• [Data to use]
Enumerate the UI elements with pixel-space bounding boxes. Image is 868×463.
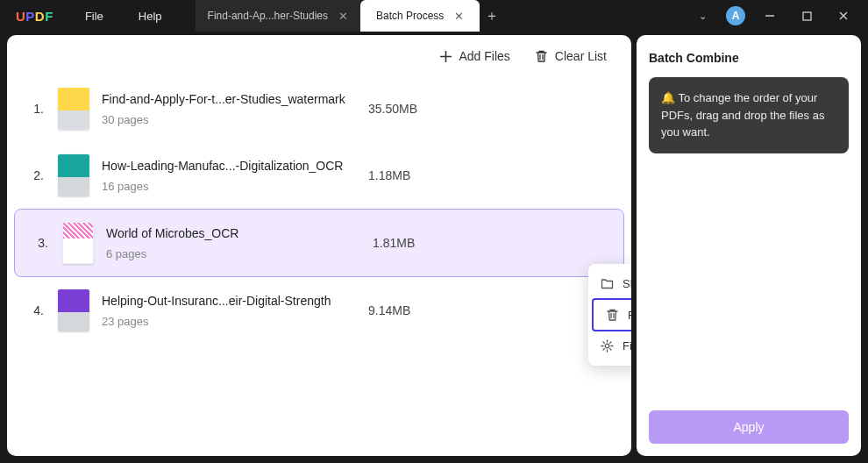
- side-title: Batch Combine: [649, 51, 849, 65]
- tab-active-label: Batch Process: [376, 10, 444, 22]
- close-icon[interactable]: ✕: [454, 10, 464, 23]
- chevron-down-icon[interactable]: ⌄: [692, 11, 714, 22]
- row-number: 2.: [19, 168, 58, 182]
- gear-icon: [601, 339, 614, 353]
- file-name: World of Microbes_OCR: [106, 225, 369, 241]
- file-size: 1.18MB: [368, 168, 410, 182]
- list-item[interactable]: 1. Find-and-Apply-For-t...er-Studies_wat…: [11, 75, 628, 142]
- svg-point-6: [605, 344, 609, 348]
- app-logo: UPDF: [0, 9, 69, 24]
- clear-list-button[interactable]: Clear List: [535, 49, 607, 63]
- folder-icon: [601, 277, 614, 290]
- row-number: 1.: [19, 102, 58, 116]
- close-button[interactable]: [831, 4, 856, 28]
- file-list: 1. Find-and-Apply-For-t...er-Studies_wat…: [7, 70, 631, 456]
- add-files-button[interactable]: Add Files: [439, 49, 510, 63]
- ctx-show-label: Show in Folder: [623, 277, 631, 290]
- avatar[interactable]: A: [726, 6, 745, 25]
- ctx-show-in-folder[interactable]: Show in Folder: [588, 269, 631, 298]
- hint-box: 🔔 To change the order of your PDFs, drag…: [649, 77, 849, 153]
- context-menu: Show in Folder Remove File File Setting: [588, 264, 631, 366]
- tab-inactive[interactable]: Find-and-Ap...her-Studies ✕: [196, 0, 360, 32]
- file-size: 9.14MB: [368, 303, 410, 317]
- row-number: 3.: [24, 236, 62, 250]
- file-thumbnail: [58, 88, 89, 130]
- ctx-setting-label: File Setting: [623, 339, 631, 353]
- ctx-remove-label: Remove File: [628, 309, 631, 322]
- page-count: 30 pages: [102, 113, 365, 126]
- trash-icon: [606, 308, 619, 322]
- file-thumbnail: [62, 222, 94, 264]
- page-count: 6 pages: [106, 247, 369, 260]
- file-size: 1.81MB: [373, 236, 415, 250]
- menu-help[interactable]: Help: [139, 10, 162, 23]
- file-size: 35.50MB: [368, 102, 417, 116]
- close-icon[interactable]: ✕: [338, 10, 348, 23]
- file-name: Find-and-Apply-For-t...er-Studies_waterm…: [102, 91, 365, 107]
- side-panel: Batch Combine 🔔 To change the order of y…: [637, 35, 861, 456]
- file-thumbnail: [58, 289, 89, 331]
- maximize-button[interactable]: [794, 4, 819, 28]
- tab-active[interactable]: Batch Process ✕: [360, 0, 480, 32]
- ctx-file-setting[interactable]: File Setting: [588, 331, 631, 360]
- minimize-button[interactable]: [758, 4, 782, 28]
- list-item[interactable]: 3. World of Microbes_OCR 6 pages 1.81MB: [14, 209, 624, 277]
- page-count: 23 pages: [102, 315, 365, 328]
- svg-rect-1: [803, 12, 811, 20]
- main-panel: Add Files Clear List 1. Find-and-Apply-F…: [7, 35, 631, 456]
- file-thumbnail: [58, 154, 89, 196]
- add-files-label: Add Files: [459, 49, 510, 63]
- list-item[interactable]: 2. How-Leading-Manufac...-Digitalization…: [11, 142, 628, 209]
- tab-inactive-label: Find-and-Ap...her-Studies: [208, 10, 328, 22]
- trash-icon: [535, 49, 548, 63]
- new-tab-button[interactable]: ＋: [480, 0, 504, 32]
- clear-list-label: Clear List: [555, 49, 607, 63]
- row-number: 4.: [19, 303, 58, 317]
- page-count: 16 pages: [102, 180, 365, 193]
- apply-button[interactable]: Apply: [649, 410, 849, 444]
- plus-icon: [439, 50, 452, 63]
- ctx-remove-file[interactable]: Remove File: [592, 298, 631, 331]
- file-name: How-Leading-Manufac...-Digitalization_OC…: [102, 158, 365, 174]
- file-name: Helping-Out-Insuranc...eir-Digital-Stren…: [102, 293, 365, 309]
- list-item[interactable]: 4. Helping-Out-Insuranc...eir-Digital-St…: [11, 277, 628, 344]
- menu-file[interactable]: File: [85, 10, 103, 23]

• [Required work]
Copy each line from the records above that includes the string "pages".

• [Solution to the exercise]
- page-count: 30 pages: [102, 113, 365, 126]
- page-count: 6 pages: [106, 247, 369, 260]
- list-item[interactable]: 3. World of Microbes_OCR 6 pages 1.81MB: [14, 209, 624, 277]
- page-count: 23 pages: [102, 315, 365, 328]
- page-count: 16 pages: [102, 180, 365, 193]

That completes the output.